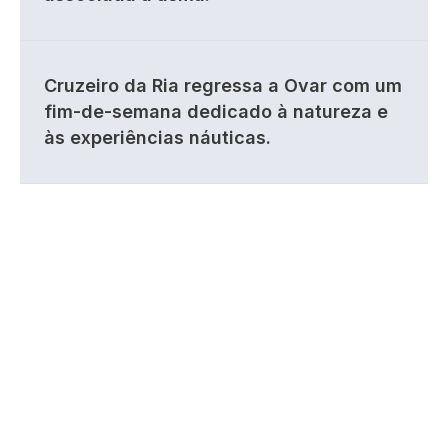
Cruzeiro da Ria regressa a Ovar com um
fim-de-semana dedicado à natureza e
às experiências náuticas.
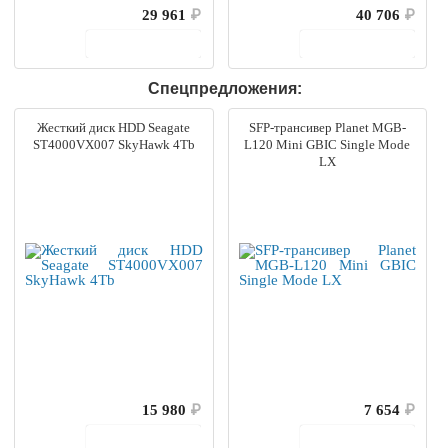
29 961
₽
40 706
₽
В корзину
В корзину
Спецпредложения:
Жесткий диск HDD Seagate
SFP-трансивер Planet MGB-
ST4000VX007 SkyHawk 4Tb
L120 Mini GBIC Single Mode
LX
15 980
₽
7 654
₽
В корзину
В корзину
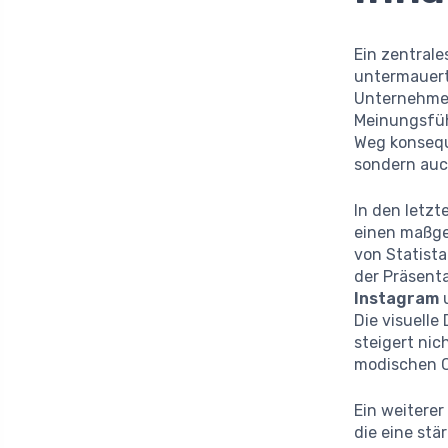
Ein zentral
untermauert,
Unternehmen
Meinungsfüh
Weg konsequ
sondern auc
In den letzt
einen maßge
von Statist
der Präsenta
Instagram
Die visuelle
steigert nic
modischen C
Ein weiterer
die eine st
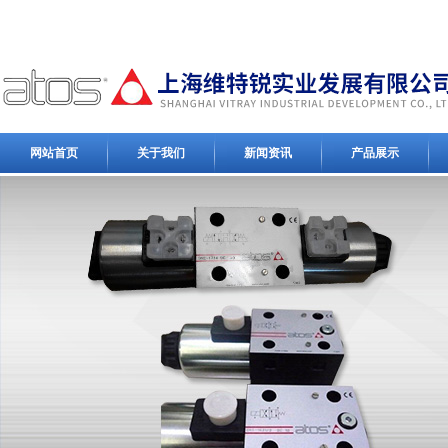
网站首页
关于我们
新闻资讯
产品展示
^^^^^^^^^^^^^^^^
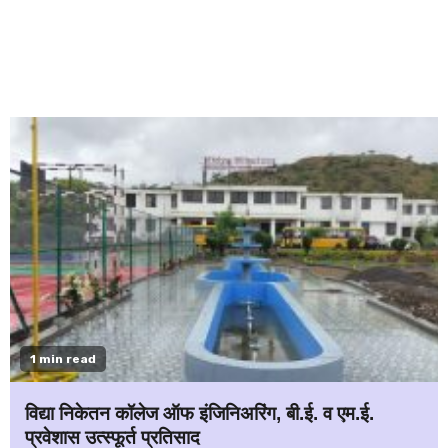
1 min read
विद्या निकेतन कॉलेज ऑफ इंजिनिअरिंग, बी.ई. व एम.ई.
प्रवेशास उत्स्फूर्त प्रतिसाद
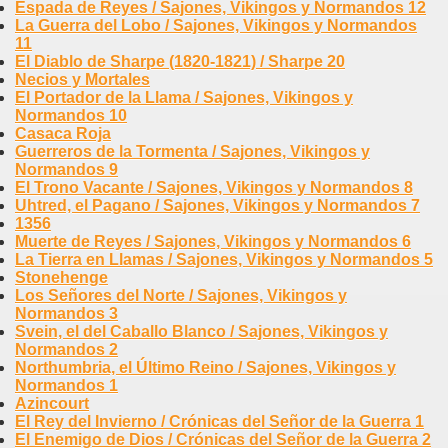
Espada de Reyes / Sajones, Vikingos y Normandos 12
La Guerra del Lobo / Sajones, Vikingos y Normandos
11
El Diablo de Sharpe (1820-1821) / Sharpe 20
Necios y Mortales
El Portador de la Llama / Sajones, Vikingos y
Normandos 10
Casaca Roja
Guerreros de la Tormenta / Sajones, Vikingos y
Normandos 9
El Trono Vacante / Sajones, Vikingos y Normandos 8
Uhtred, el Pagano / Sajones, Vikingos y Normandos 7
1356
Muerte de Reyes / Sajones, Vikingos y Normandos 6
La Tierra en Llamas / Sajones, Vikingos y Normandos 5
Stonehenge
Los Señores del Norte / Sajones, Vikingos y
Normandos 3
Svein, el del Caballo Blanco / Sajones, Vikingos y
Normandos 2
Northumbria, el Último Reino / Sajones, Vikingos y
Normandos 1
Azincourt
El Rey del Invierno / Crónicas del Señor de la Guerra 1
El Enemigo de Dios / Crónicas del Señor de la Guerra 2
^^^^^^^^^^^^^^^^
-- ABOUT THIS EXERCISE --
List every line above that holds the word "Reyes".

-- ANSWER TO THIS EXERCISE --
Espada de Reyes / Sajones, Vikingos y Normandos 12
Muerte de Reyes / Sajones, Vikingos y Normandos 6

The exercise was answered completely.